Wednesday, December 05, 2007

Rethinking Marriages' Tax Advantages

When I first moved in with my then girlfriend, and now wife, I quickly realized two things. First, this was the smartest thing I had ever done. And secondly I experienced a massive increase in my material standard of living. Some of that was my wife has far better tastes than I do but most of the increase was due to economic factors. I had just finished graduate school in the middle of the job loss recovery and my wife had one more year to go, so it was not because our income was extravagant. Instead economies of scale took over.

We rented a small one bedroom apartment for a little bit less than the rents for our two previous tiny places. But it was not the rent savings that were significant but all of the ancillary factors; buying food to cook for two people was much cheaper than buying for a single person, increased population to amortize the cost of a video rental, an electrical bill that was only slightly more than my old electrical bill, a cheaper heating bill than either of our old places [we had good windows and insulation], a single internet connection instead of two connections, a single renter's insurance policy instead of two... These advantages have only compounded since we have gotten married and bought a house. The quasi fixed costs of living increased far slower than household size so we effectively had higher disposable or at least not immediately accounted for cash flow as a co-habitating and now married couple than we would have had as single individuals.

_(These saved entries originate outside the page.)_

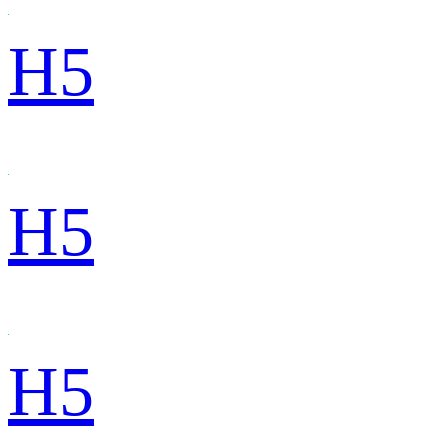
H5
H5
H5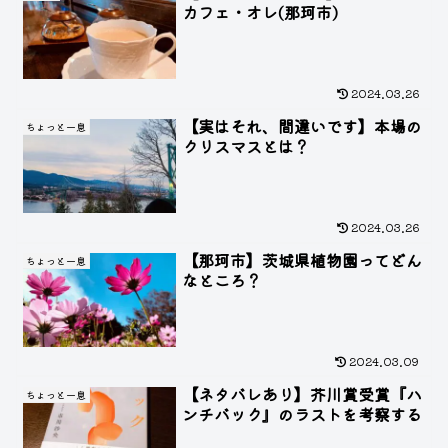
カフェ・オレ(那珂市)
2024.03.26
【実はそれ、間違いです】本場の
ちょっと一息
クリスマスとは？
2024.03.26
【那珂市】茨城県植物園ってどん
ちょっと一息
なところ？
2024.03.09
【ネタバレあり】芥川賞受賞『ハ
ちょっと一息
ンチバック』のラストを考察する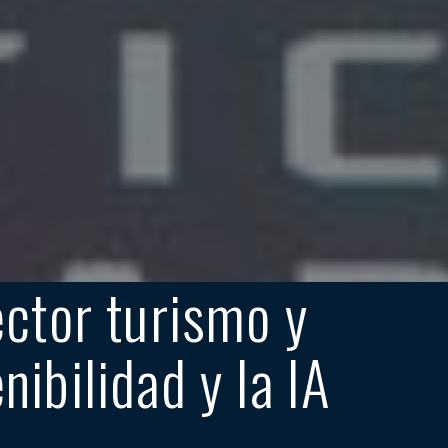
ctor turismo y
nibilidad y la IA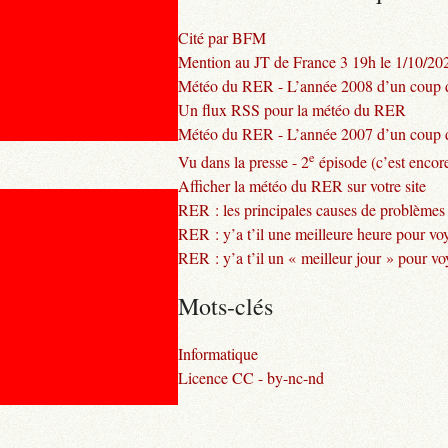
Cité par BFM
Mention au JT de France 3 19h le 1/10/20
Météo du RER - L’année 2008 d’un coup d
Un flux RSS pour la météo du RER
Météo du RER - L’année 2007 d’un coup d
e
Vu dans la presse - 2
épisode (c’est encore
Afficher la météo du RER sur votre site
RER : les principales causes de problèmes
RER : y’a t’il une meilleure heure pour vo
RER : y’a t’il un « meilleur jour » pour v
Mots-clés
Informatique
Licence CC - by-nc-nd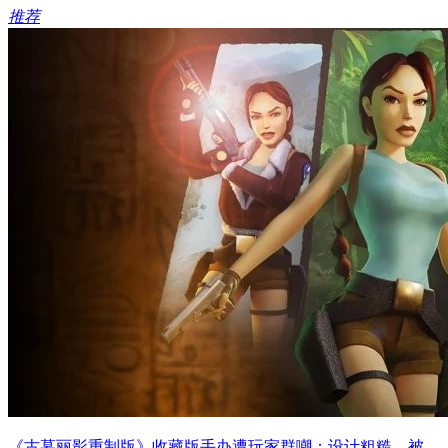
推荐
《古墓丽影重制版》收藏版手办遭玩家群嘲：设计粗糙，被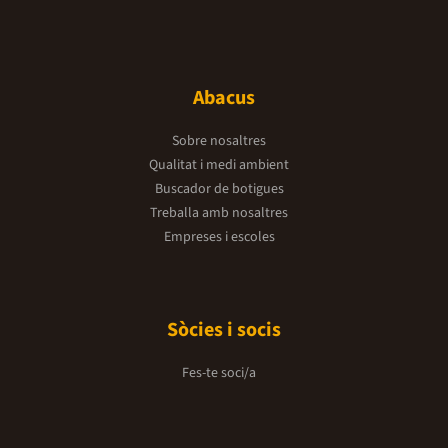
Abacus
Sobre nosaltres
Qualitat i medi ambient
Buscador de botigues
Treballa amb nosaltres
Empreses i escoles
Sòcies i socis
Fes-te soci/a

The Michigan State University study on the environmental impacts of divorce lends some strong support to this idea by its finding that single people living alone consume more resources per capita than people living together.
The reason is simple — it's all about efficiency, says Jianguo Liu, lead author of the study who has the Rachel Carson chair in ecological sustainability at the university's department of fisheries and wildlife.

"In the divorced households, the number of people is smaller than in married households," Liu told ABCNEWS.com. "The resource efficiency used per person is much lower than in married households....n the United States, they found that divorced households spent 46 percent more per capita on electricity and 56 percent more on water than married households....if divorced households could have the same resource efficiency as their married counterparts, they would need 38 million fewer rooms, use 73 billion fewer kilowatt hours of electricity and 627 billion gallons of water in 2005 alone.
Other news reports highlighted the fact that these findings applied more generally to cohabitating couples as more resource efficient than single individuals and that single individuals once they became part of a long term couple showed nearly identical resource consumption patterns as other live-in partners. So the study is not a finding on divorce, but a finding on the economies of scale and fixed costs of living.

So how does this relate to the tax code? Well, marriage is also favored by the tax code. Her work benefits can easily cover me, and vice versa and we'll pay less in taxes than two single people with the same exact profile as us. But does this make sense as I feel that we have more disposable income than that counter factual scenario which means that marginal utility of our last dollar is probably a bit less than the marginal utility of the last dollar of a nearly identical single person. The nearly identical single person just has a much bigger chunk of their income covering nearly fixed costs.

If one believes in progressive taxation, one believes that there is a declining marginal utility of income and expenditures. This leads one to believe that tax rates should be at least equal if not effectively higher on income that has fairly low marginal utility than on dollars that have higher marginal utility. In the United States that is reflected in the fact that everyone has a personal exemption, and children are tax advantaged as they significantly decrease the disposable income of their caregivers. It is further reflected by the bracketing of rates -- someone who makes $500,000 most likely has a lower marginal utility for that last dollar than someone who makes $12,000 for the year, and thus should be taxed at a higher rate.

So should marriage be tax advantaged if the presumption of cohabitation in most cases is held? From a progressive taxation perspective on the probable marginal utility of income, there is an argument against this advantage.